Em outras palavras, não se trata de uma forma de globalização que ameaça os empregos nas fábricas, mas ela poderá ter graves consequências em outras áreas - levando a uma maior concorrência para os empregos de colarinho branco mais avançados na área tecnológica e, ao mesmo tempo, criando novas e enormes oportunidades para as empresas dos Estados Unidos e da Europa Ocidental.

David Autor, um economista do Massachusetts Institute of Technology (MIT), mostrou que o “choque da China” ocorrido depois do ingresso do país na Organização Mundial do Comércio causou um grande sofrimento às comunidades nos Estados Unidos que concorrem com as companhias chinesas na produção de uma variedade de produtos. Enquanto estes efeitos persistem, ele nota que os riscos envolvidos no comércio com a China estão sendo transferidos para outras partes.

“Na maior parte, o choque da China sobre a indústria em grande escala e seus enormes efeitos no emprego já ficaram para trás”, afirmou Autor. Agora, o desafio é a concorrência chinesa em produtos mais complexos do ponto de vista tecnológico, como automóveis, aviões ou microprocessadores. A fabricação de produtos de mão de obra mais intensiva, menos complexos do ponto de vista tecnológico, como vestuário está migrando para países em que os salários da mão de obra são menores, como Bangladesh e Etiópia.

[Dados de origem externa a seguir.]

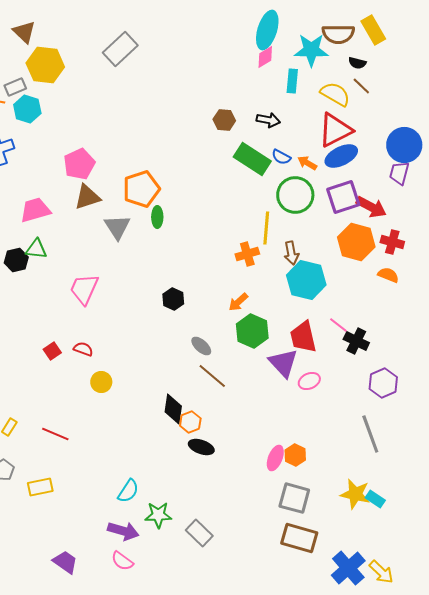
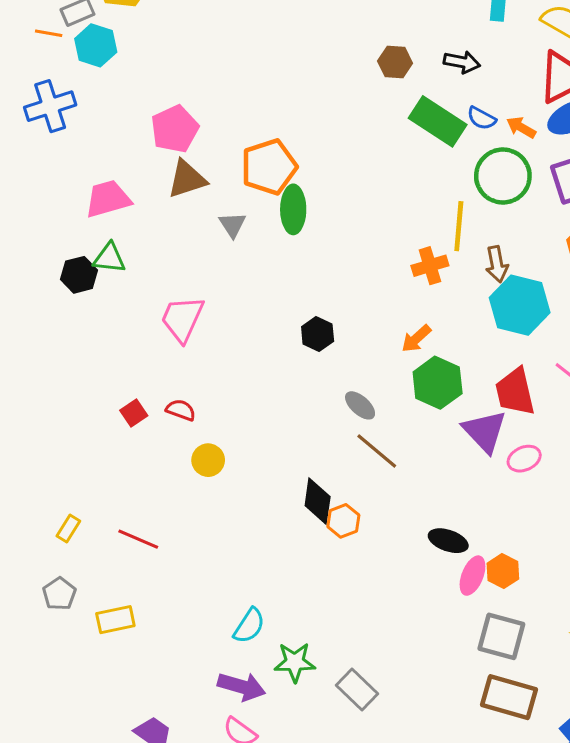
green ellipse: (157, 217) -> (293, 209), size x1.4
gray triangle: (117, 227) -> (232, 225), size x0.7
black ellipse: (201, 447) -> (448, 541), moved

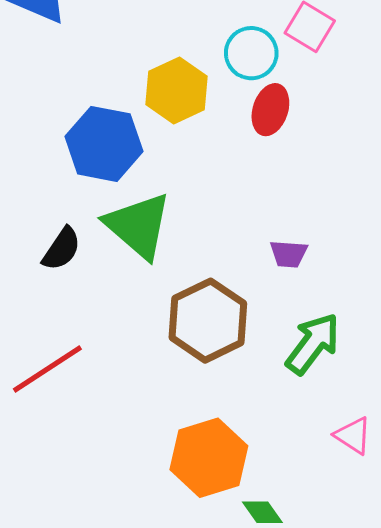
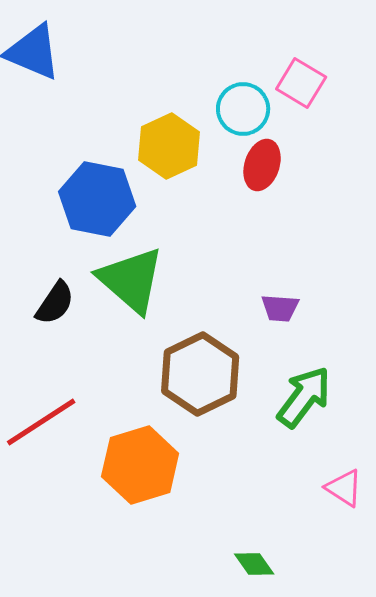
orange hexagon: (209, 458) -> (140, 465), moved

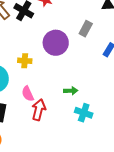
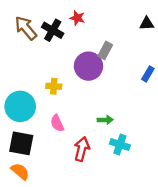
gray rectangle: (86, 29) -> (105, 50), moved
red arrow: (39, 110) -> (82, 149), moved

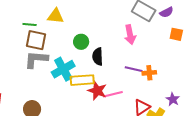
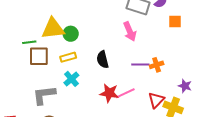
yellow triangle: (56, 16) -> (53, 29), size x1.4
green circle: (81, 42) -> (71, 34), moved
gray L-shape: (36, 59) -> (44, 95), moved
cyan cross: (63, 69) -> (71, 79), size x0.7
yellow rectangle: (82, 80) -> (68, 57), moved, size x0.7

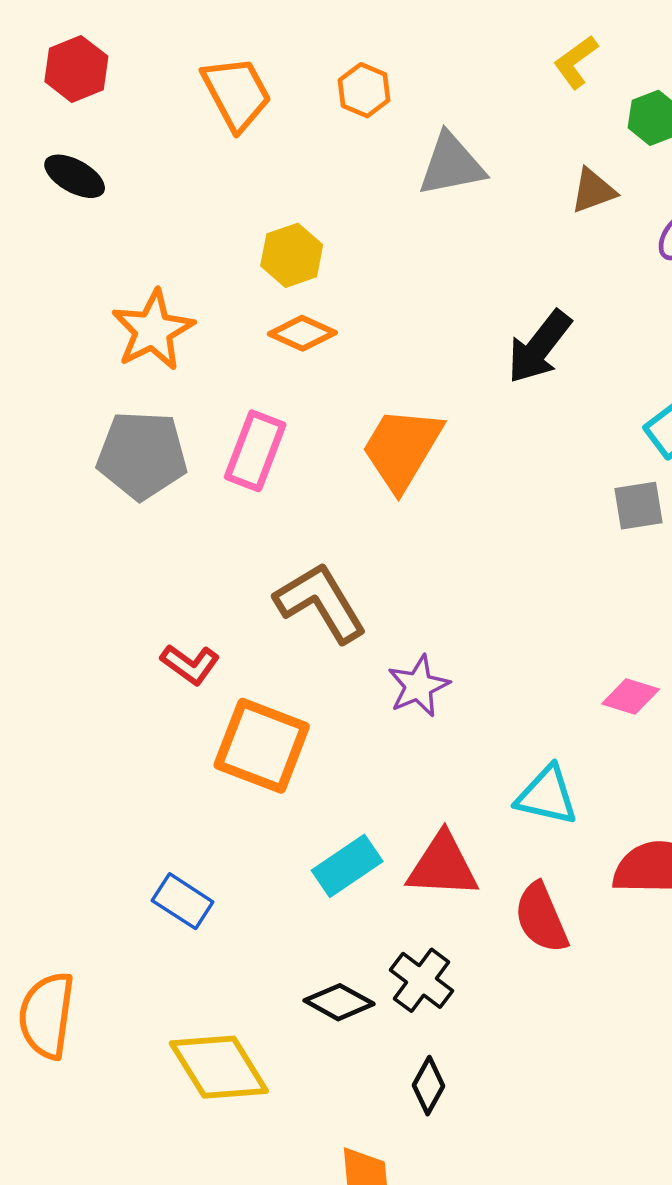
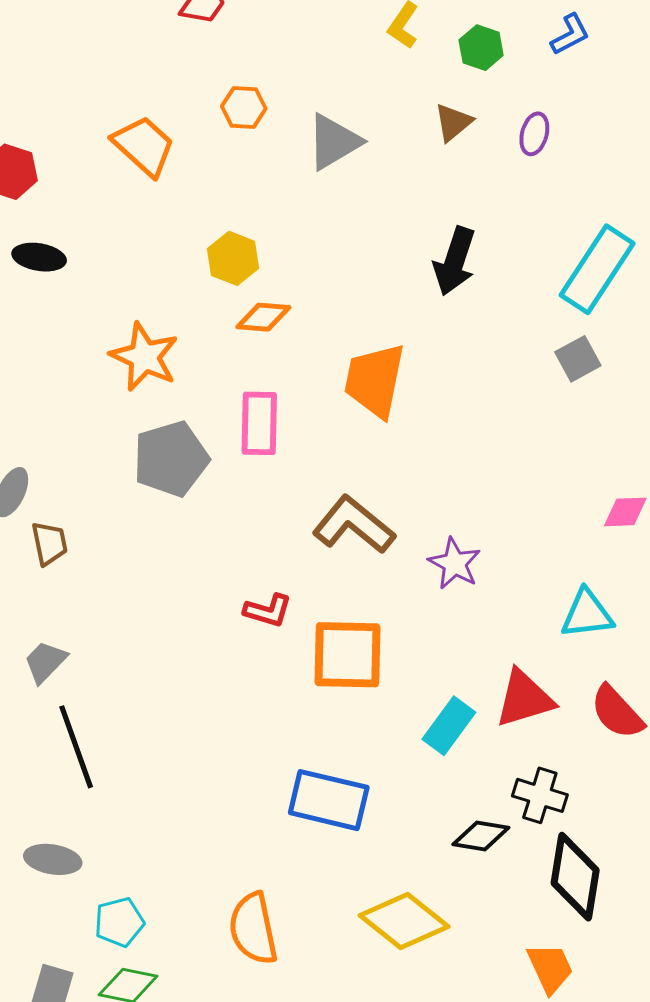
blue rectangle: (183, 901) -> (329, 800), size x1.6
black diamond: (429, 1086) -> (575, 877), size x1.8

Mas a mudança da fabricação de certos produtos para outros lugares é diferente do aumento da conectividade global. O grau de integração econômica se mantém equilibrado, enquanto o que está se alterando são os detalhes referentes ao que se produz exatamente em que país.

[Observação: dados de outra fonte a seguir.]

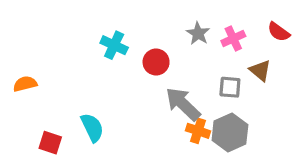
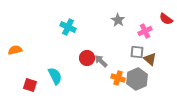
pink cross: (233, 38) -> (145, 31), moved
red circle: (156, 62) -> (87, 58), moved
brown triangle: (260, 70) -> (150, 59), moved
gray arrow: (183, 104) -> (101, 61), moved, size x0.6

As tarifas impostas pelo governo Trump sobre o aço e o alumínio aparentemente visam mais a proteger a indústria americana. Sua estratégia poderá provocar uma reação contrária se desencadear, em retaliação, uma série crescente de tarifas sobre todo tipo de produtos, prejudicando o comércio global sem, contudo, sanar os problemas fundamentais nos setores de informação intensiva.

A criação de novas barreiras ao comércio internacional também poderia bloquear os benefícios que há muito tempo a globalização prognosticava: um novo universo de consumidores - as centenas de milhões que se tornaram mais conectados com a economia global e que, ao longo do processo, atingiram um padrão de vida mais elevado.

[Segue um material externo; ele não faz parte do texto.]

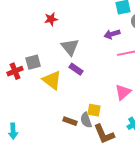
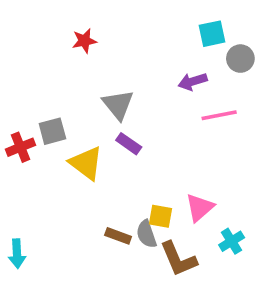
red star: (51, 19) -> (84, 41), moved
pink triangle: (123, 92) -> (200, 207), moved

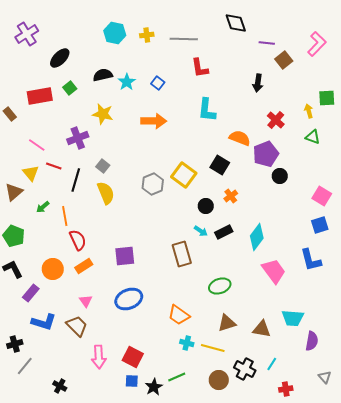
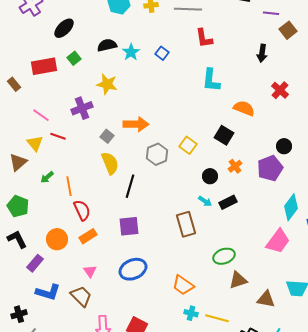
orange arrow: (154, 121) -> (136, 124), moved
purple pentagon: (266, 154) -> (270, 168), moved
yellow square: (184, 175) -> (188, 145), size x0.7
black line: (76, 180) -> (130, 186), moved
cyan diamond: (257, 237) -> (291, 207), moved
pink trapezoid: (274, 271) -> (278, 241), turned 72
brown triangle: (227, 323) -> (238, 280), moved

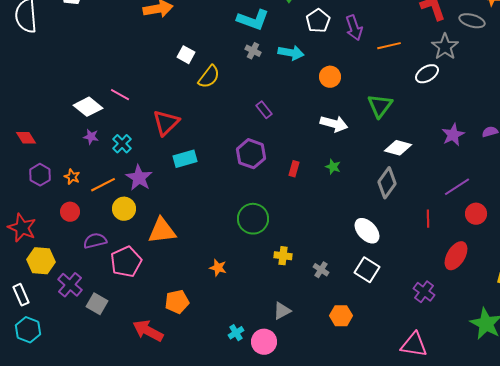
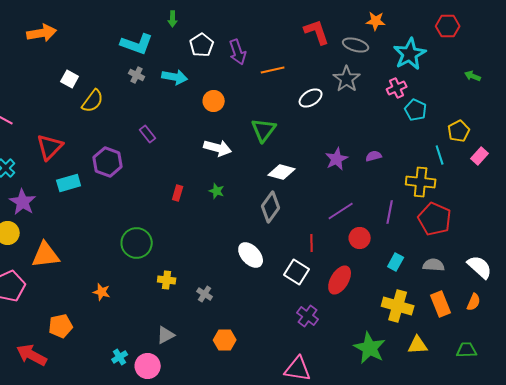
gray star: (445, 47) -> (347, 79), moved
purple hexagon: (251, 154) -> (108, 162), moved
white square: (367, 270) -> (297, 272), moved

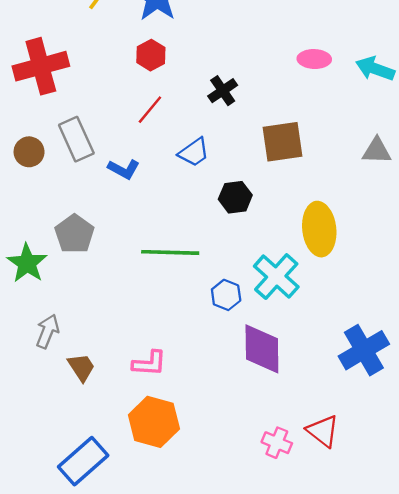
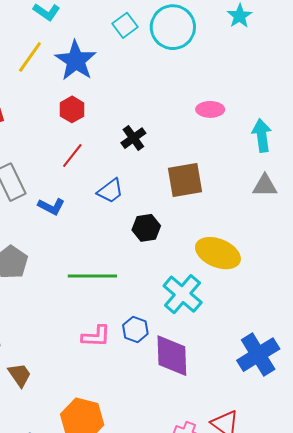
cyan arrow: (375, 69) -> (262, 135), moved, turned 64
yellow ellipse: (319, 229) -> (218, 253), turned -60
blue hexagon: (226, 295) -> (135, 329), moved
pink L-shape: (149, 363) -> (96, 336), moved

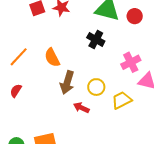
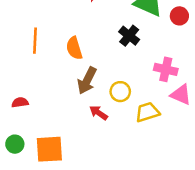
orange line: (19, 57) -> (35, 41), turned -50
pink cross: (131, 62) -> (166, 69), turned 30
red semicircle: (16, 91) -> (20, 102), moved, turned 40

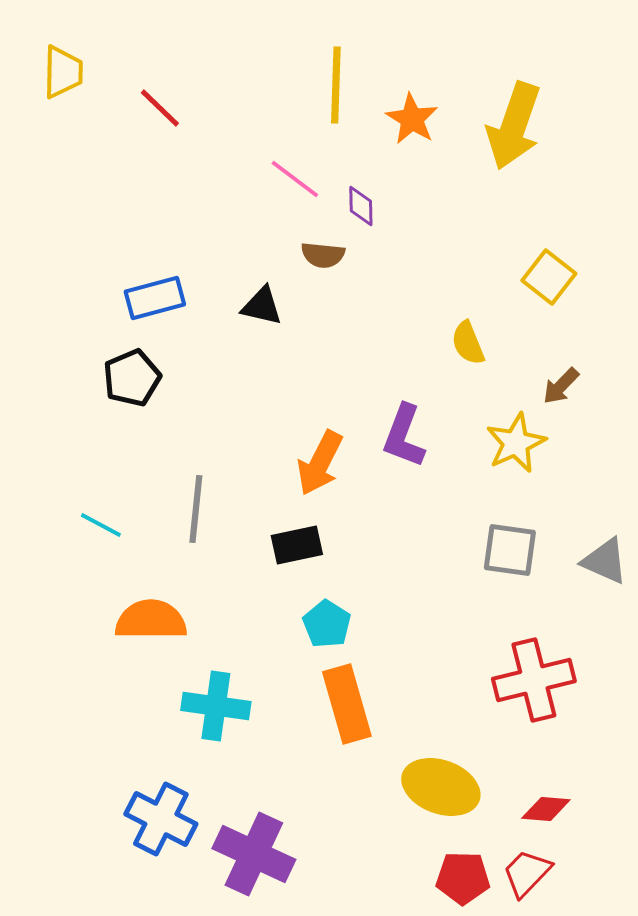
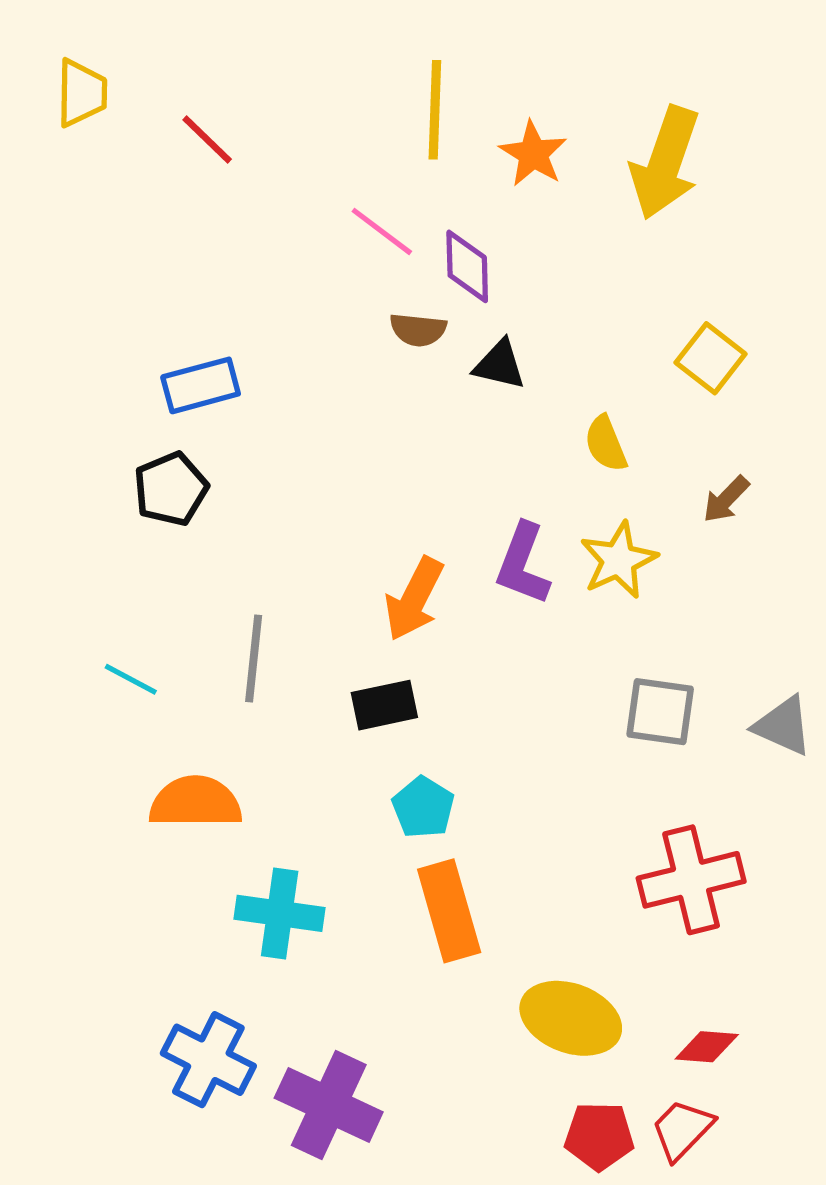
purple diamond: (361, 206) -> (467, 266), size x1.4
black triangle: (262, 306) -> (500, 365), moved
yellow star: (516, 443) -> (619, 560), moved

Homi Kharas, pesquisador sênior da Brookings Institution, que estuda a ascensão desta classe média global, antecipa uma enorme demanda de todos os tipos de serviços. “Os filmes de Hollywood, de Bollywood ou de Hong Kong, ou a possibilidade de comer em restaurantes como o KFC ou o McDonald’s, de usar aplicativos da internet ou de fazer um seguro estão permitindo mudanças maciças na estrutura da economia global que incluem o consumo de produtos em cuja fabricação os Estados Unidos se distinguem”, afirmou.

Dada a perspectiva de batalhas comerciais, a questão em aberto é se os Estados Unidos e a Europa, que já arcaram com o custo da concorrência com o mundo em desenvolvimento, continuarão aderindo ao comércio aberto por um tempo suficiente que lhes permita desfrutar de seus benefícios.